What is a fake word? What does it mean to make a word up, especially if it looks right, or perfectly fills a language gap, or has the pretence of an etymology, a Latin or Greek shadow that looks like it could be uncovered by a diligent enough linguist? All words are made up, after all – it might be a myth that Shakespeare coined 1,400 words but someone has to be the first one to use them. Meanings change; language is fluid.

Eley Williams’s debut novel The Liar’s Dictionary expands on the interest in words and wordplay demonstrated in her 2017 prize-winning collection of short stories Attrib. and other Stories in exploring these questions. It tells two intertwined stories. In the present we have Mallory, an intern for a man named David Swansby. David is futilely working to update and digitalize the Swansby’s Encyclopaedic Dictionary: the brainchild of his ‘bewhiskered great-grandfather’ which was initially interrupted ‘when its lexicographers were called up and killed en masse in the First World War.’
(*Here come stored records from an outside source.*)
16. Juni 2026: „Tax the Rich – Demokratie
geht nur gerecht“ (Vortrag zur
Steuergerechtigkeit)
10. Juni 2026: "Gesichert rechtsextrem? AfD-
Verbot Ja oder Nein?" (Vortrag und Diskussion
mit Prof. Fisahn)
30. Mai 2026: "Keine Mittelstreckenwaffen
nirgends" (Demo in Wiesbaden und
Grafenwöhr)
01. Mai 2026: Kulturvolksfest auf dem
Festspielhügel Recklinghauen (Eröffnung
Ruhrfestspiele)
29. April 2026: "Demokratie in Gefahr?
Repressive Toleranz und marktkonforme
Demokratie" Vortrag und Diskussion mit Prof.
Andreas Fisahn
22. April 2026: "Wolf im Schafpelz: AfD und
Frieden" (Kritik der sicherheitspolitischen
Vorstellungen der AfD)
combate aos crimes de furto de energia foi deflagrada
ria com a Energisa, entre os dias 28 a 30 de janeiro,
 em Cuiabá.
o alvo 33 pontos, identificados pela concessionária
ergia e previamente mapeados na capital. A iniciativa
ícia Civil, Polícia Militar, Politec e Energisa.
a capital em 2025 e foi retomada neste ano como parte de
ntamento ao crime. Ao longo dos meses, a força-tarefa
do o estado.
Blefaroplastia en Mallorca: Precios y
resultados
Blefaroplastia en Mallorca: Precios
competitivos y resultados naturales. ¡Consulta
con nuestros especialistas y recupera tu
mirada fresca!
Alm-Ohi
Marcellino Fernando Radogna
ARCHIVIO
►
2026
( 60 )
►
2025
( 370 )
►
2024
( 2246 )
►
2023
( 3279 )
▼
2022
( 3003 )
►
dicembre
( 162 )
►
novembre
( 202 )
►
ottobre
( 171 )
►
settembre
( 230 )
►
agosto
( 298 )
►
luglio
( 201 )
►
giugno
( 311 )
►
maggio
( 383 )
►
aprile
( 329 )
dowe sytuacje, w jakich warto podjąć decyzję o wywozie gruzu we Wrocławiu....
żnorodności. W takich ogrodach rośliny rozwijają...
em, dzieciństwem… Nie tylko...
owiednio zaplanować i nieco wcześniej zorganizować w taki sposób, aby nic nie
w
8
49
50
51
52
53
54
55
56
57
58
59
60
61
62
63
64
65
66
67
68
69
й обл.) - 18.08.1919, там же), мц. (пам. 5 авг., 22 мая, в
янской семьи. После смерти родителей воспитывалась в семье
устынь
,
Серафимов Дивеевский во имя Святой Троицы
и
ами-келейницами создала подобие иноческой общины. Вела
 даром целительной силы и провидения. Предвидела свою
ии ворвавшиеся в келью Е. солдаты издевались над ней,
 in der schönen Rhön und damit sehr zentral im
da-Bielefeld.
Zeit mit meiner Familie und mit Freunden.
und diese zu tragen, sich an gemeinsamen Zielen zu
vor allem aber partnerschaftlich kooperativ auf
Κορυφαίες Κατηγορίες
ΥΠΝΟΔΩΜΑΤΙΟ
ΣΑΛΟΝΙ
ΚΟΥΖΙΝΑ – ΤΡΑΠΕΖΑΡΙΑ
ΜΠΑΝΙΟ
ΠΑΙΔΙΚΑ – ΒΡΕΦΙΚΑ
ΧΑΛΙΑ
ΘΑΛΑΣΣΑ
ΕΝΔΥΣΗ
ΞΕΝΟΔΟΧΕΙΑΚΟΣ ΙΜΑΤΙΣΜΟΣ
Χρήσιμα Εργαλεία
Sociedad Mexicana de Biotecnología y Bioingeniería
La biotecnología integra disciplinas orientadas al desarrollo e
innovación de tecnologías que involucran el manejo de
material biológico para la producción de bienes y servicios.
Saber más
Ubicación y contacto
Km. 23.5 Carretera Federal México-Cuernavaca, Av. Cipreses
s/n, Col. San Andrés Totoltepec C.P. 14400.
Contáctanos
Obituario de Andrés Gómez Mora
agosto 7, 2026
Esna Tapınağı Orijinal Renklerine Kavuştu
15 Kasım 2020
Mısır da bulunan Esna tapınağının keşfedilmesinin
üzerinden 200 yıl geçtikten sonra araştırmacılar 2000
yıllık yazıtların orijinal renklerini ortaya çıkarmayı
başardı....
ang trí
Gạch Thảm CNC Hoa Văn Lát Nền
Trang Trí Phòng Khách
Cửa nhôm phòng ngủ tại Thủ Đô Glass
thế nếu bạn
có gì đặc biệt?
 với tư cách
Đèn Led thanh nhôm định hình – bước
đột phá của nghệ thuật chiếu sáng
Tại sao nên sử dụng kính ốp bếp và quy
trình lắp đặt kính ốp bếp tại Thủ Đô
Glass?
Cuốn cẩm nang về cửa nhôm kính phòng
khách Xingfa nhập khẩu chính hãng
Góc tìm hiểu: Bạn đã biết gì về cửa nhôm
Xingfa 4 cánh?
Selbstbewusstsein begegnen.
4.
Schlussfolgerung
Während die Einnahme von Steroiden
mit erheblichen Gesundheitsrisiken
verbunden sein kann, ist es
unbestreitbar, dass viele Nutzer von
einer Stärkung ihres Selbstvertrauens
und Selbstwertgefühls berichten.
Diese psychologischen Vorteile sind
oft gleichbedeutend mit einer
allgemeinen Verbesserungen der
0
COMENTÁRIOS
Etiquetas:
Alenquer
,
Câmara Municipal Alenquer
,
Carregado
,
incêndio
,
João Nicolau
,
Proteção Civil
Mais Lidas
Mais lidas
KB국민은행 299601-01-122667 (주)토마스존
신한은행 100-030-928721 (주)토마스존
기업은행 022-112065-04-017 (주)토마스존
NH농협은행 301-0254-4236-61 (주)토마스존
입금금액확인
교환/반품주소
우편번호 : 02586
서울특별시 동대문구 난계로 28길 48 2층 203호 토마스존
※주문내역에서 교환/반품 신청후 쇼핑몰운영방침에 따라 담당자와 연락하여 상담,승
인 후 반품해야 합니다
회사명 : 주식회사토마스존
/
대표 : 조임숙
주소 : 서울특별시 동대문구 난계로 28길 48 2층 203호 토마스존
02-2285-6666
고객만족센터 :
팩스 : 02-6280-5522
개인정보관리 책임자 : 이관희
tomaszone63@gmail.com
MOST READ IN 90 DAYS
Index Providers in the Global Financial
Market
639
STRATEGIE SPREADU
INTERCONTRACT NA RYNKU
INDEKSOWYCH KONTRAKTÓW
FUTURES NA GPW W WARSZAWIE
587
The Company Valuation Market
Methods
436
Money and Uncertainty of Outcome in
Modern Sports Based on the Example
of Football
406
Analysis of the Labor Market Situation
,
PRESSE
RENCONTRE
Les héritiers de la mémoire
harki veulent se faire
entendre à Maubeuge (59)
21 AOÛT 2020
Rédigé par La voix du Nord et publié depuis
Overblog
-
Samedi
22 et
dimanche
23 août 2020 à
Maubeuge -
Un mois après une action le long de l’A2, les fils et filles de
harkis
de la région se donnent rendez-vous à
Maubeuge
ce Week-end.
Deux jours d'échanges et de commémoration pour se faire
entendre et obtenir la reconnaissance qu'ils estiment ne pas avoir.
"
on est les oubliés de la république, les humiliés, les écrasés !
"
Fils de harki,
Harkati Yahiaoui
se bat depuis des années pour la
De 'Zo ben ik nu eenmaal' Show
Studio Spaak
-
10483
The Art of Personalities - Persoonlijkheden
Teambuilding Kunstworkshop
Abandoned and unused, it has no legacy other than incompleteness – Mallory, mostly uninterested in the task, thinks of it as ‘an appropriate memorial to a generation cut short… a sad, hollow, joyless joke’ – but David is nevertheless insistent on bringing it into the 21st century. Mallory’s job is to answer daily phone calls from a stranger threatening to blow the building up; the rest of the time she passes flicking through the dictionary.

Eventually, she gets tasked with something else: tracking down mountweazels. These are traditionally false words inserted into a dictionary as a sort of intellectual property safeguard – a quick way of working out if another lexicographer has plagiarised your work – but the Swansby, it turns out, is infested with them, all apparently the work of one errant employee.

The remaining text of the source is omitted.